Task to carry out –
Among the lines below, return each one that contains the word "Product".

Exercise data –
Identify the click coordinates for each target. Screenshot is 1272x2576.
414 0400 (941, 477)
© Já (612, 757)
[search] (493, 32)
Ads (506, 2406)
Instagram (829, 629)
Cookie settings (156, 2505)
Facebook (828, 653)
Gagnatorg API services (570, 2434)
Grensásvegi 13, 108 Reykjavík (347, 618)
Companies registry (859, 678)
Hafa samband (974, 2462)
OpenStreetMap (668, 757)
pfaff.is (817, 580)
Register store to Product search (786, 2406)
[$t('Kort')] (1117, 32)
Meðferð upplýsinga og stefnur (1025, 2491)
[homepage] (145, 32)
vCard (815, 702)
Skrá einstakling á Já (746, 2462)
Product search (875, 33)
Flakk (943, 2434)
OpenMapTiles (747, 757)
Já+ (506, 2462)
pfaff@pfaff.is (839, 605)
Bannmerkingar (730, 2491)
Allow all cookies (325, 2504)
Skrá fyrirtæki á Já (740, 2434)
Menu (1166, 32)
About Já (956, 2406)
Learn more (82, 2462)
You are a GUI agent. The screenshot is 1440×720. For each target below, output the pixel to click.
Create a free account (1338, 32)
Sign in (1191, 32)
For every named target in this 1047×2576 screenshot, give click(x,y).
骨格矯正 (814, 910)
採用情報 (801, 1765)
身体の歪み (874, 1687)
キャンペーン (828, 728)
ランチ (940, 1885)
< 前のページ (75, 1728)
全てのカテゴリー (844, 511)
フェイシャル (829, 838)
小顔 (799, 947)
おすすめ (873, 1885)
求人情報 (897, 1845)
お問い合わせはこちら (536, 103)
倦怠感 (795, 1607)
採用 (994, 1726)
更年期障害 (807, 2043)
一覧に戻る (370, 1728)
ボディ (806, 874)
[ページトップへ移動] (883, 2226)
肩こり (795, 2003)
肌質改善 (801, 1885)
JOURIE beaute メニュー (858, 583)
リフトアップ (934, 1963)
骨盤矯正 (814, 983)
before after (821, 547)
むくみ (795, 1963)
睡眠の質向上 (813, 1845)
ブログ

Response below –
Register store to Product search (786, 2406)
Product search (875, 33)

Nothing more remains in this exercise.